Did you know the United States has the highest incarceration rate in the world? And that blacks and Latinos are greatly overrepresented among those under correctional supervision (probation/prisons/jails and parole)? Central Washington University’s Douglas Honors College Miniversity will explore how this situation evolved over the last several decades. The four-week symposia will address the policies and practices that created this problem and those that can help reduce this kind of racial injustice.
The course will meet the first four Tuesdays in May at 6:30 p.m. in Language and Literature building, room 103F. People may register online at www.cwu.edu/douglas-honors/miniversity-home; there is no charge for this course. Register early, as space is limited. Parking in CWU lots is free after 4:30 p.m., except in specially marked spaces and in residence hall lots.

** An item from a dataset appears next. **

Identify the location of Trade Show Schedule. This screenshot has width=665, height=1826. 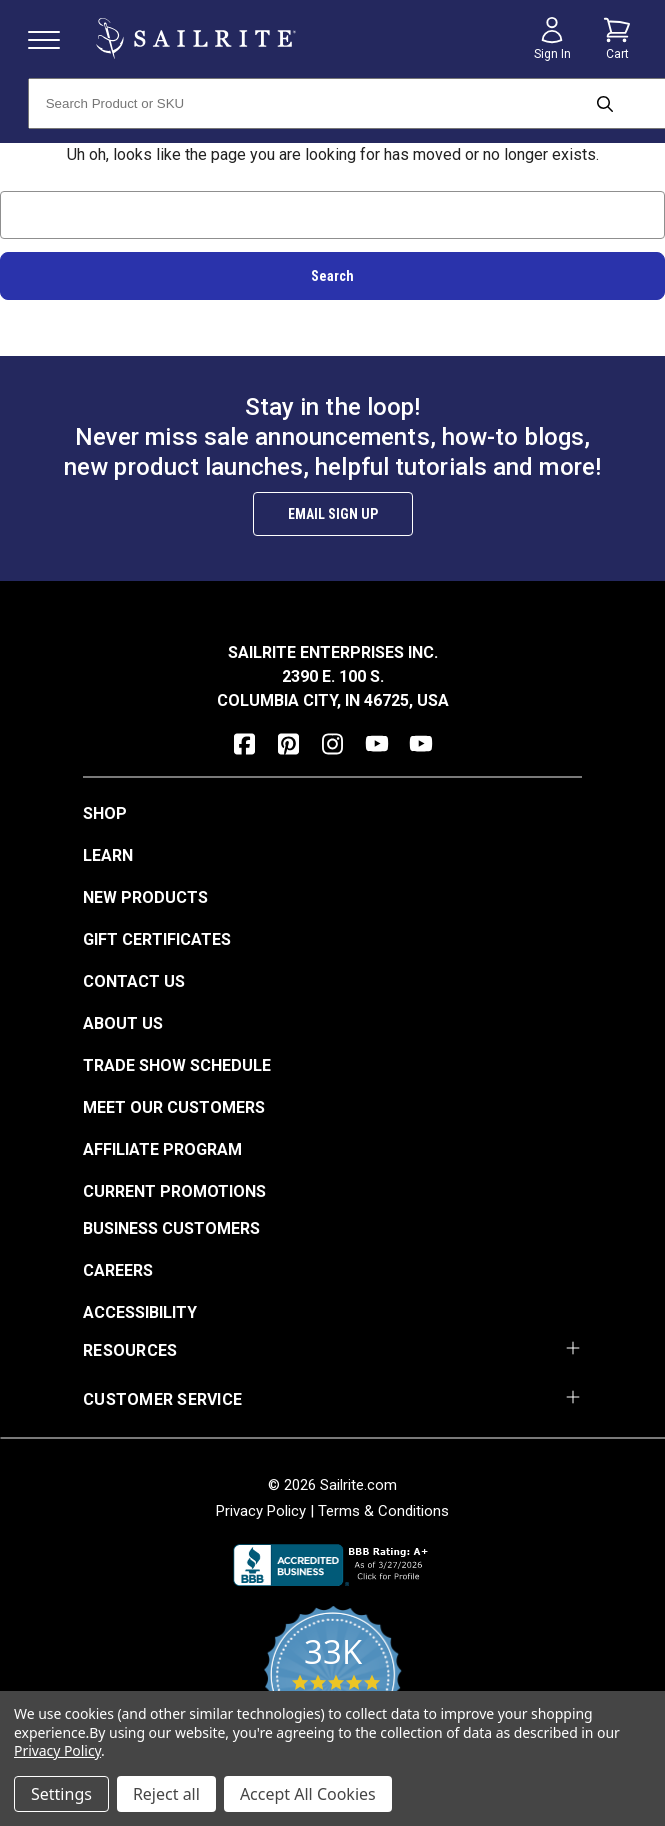 (177, 1065).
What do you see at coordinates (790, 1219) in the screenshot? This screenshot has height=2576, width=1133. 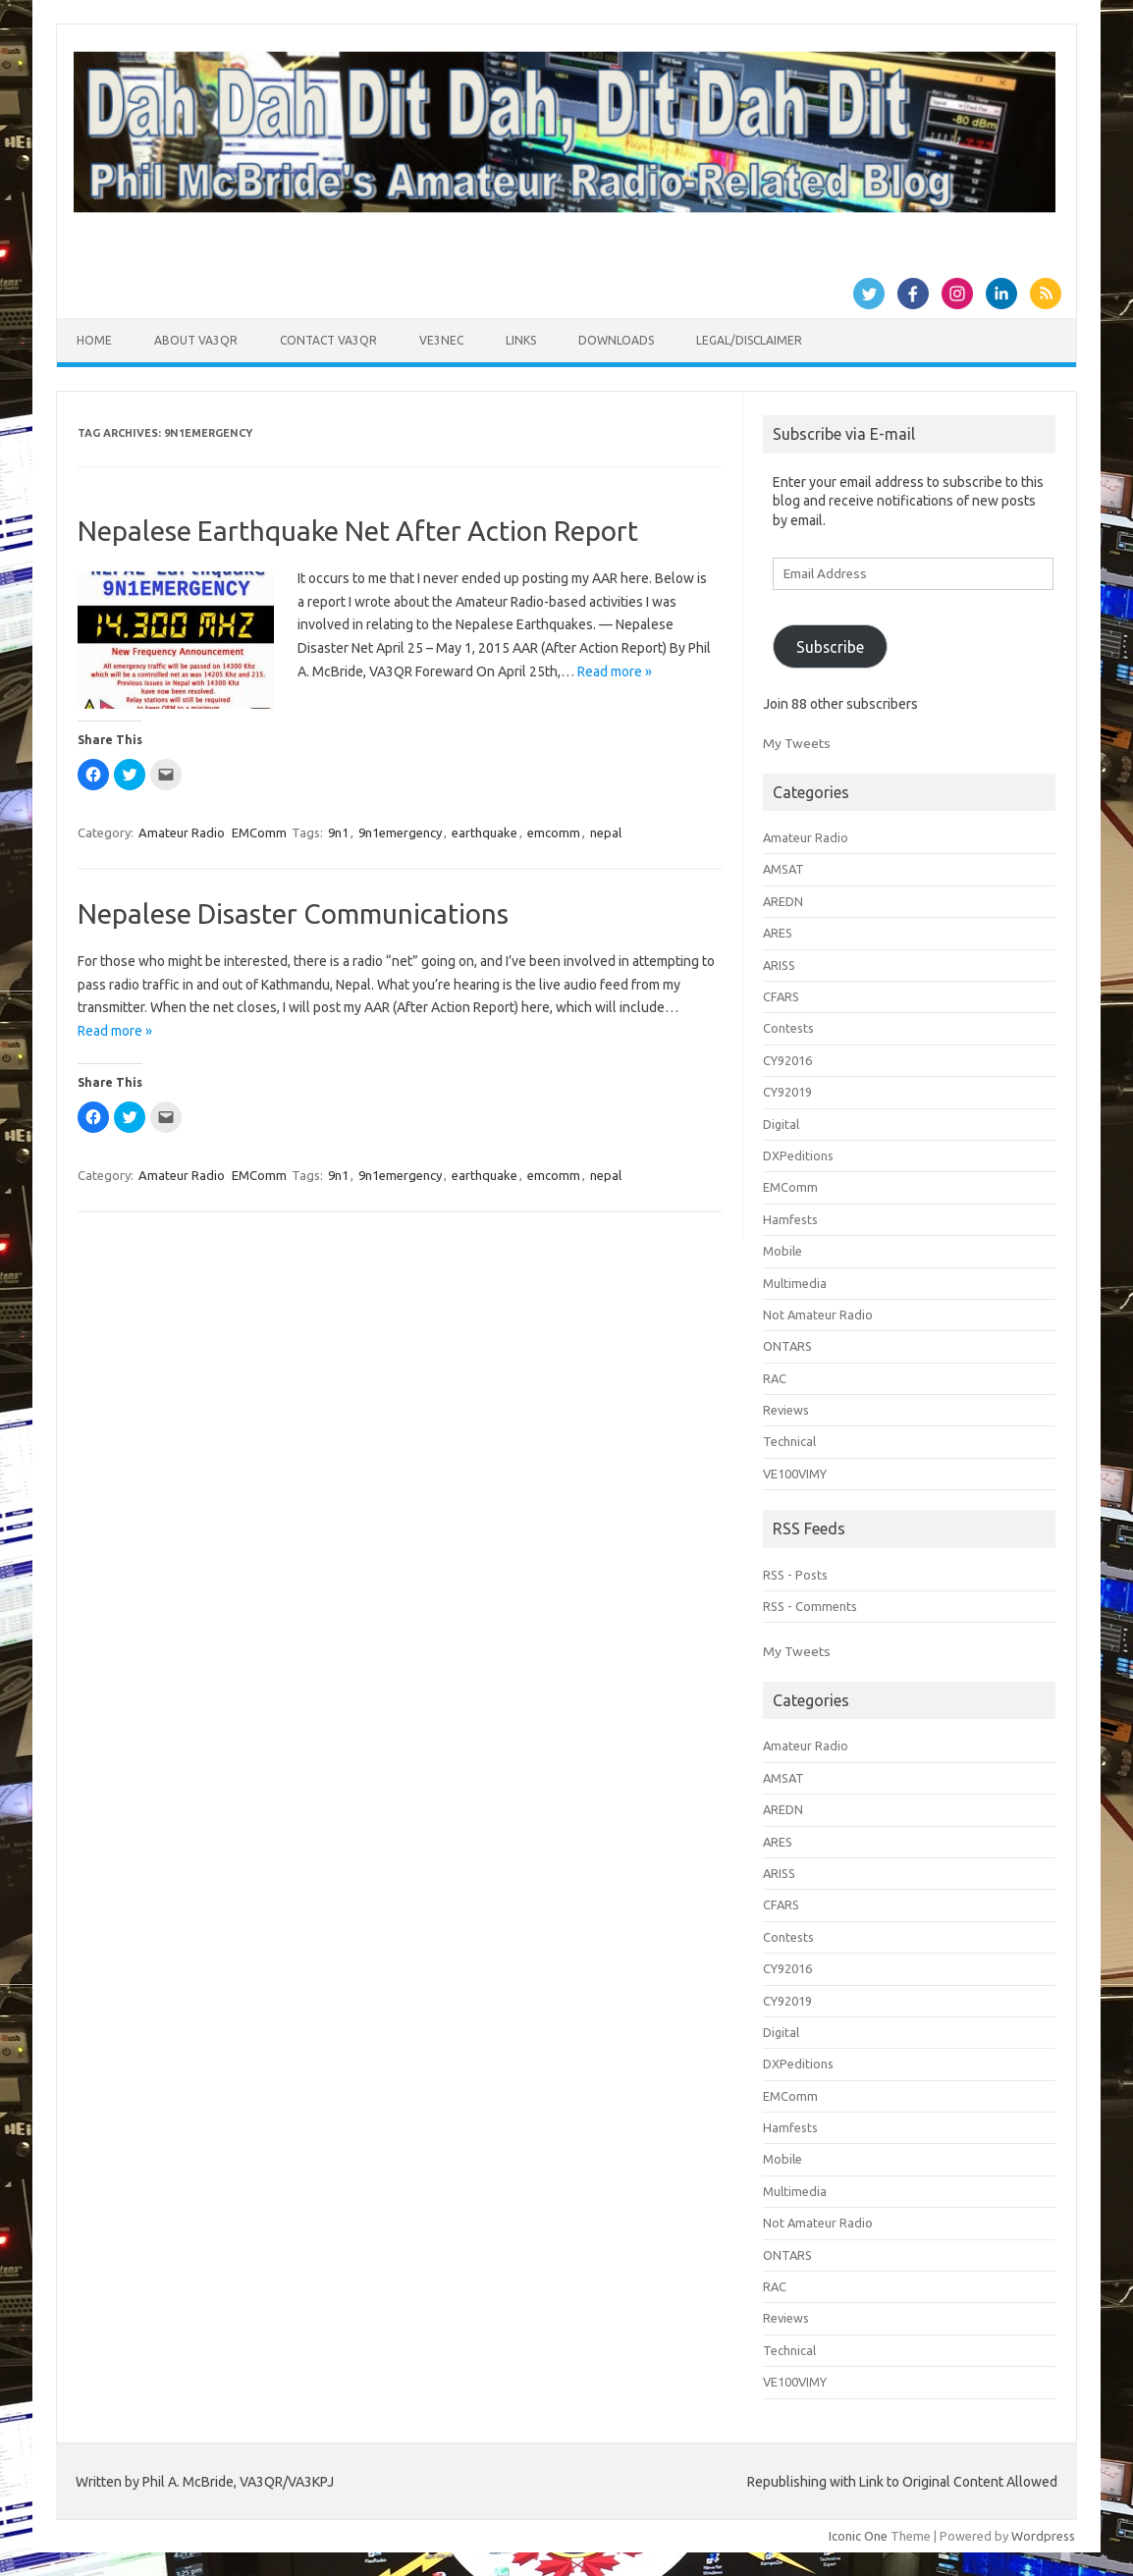 I see `Hamfests` at bounding box center [790, 1219].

In this course, there will be four different speakers to address different facts of this complex problem.
Introduction to Mass Incarceration
Chuck Reasons, is a professor in CWU’s Law and Justice Department. In addition to a doctorate in sociology, Reasons also holds a law degree from the University of British Columbia Law School. Reasons specializes in law, criminology, criminal justice and minorities, crime, and comparative homicide between Canada and the United States.
Mass Incarceration and the Law
Teresa Divine is a lawyer, specializing in criminal and civil law and procedure, family law, and correctional law. She is also an associate professor and associate graduate faculty in CWU’s Law and Justice Department. Divine specializes in criminal and civil law and procedure, family law, and correctional law.
Mass Incarceration and Women
Mindie Dieu is associate dean for student achievement and a professor in CWU’s Department of English. She has taught courses in state prisons, and has written about her experiences with inmates.
Reducing Mass Incarceration
Roger Schaefer is a professor in the CWU’s Department of Law and Justice. His research interests include sex offender community supervision, correctional dynamics and discourse, and correctional program evaluation.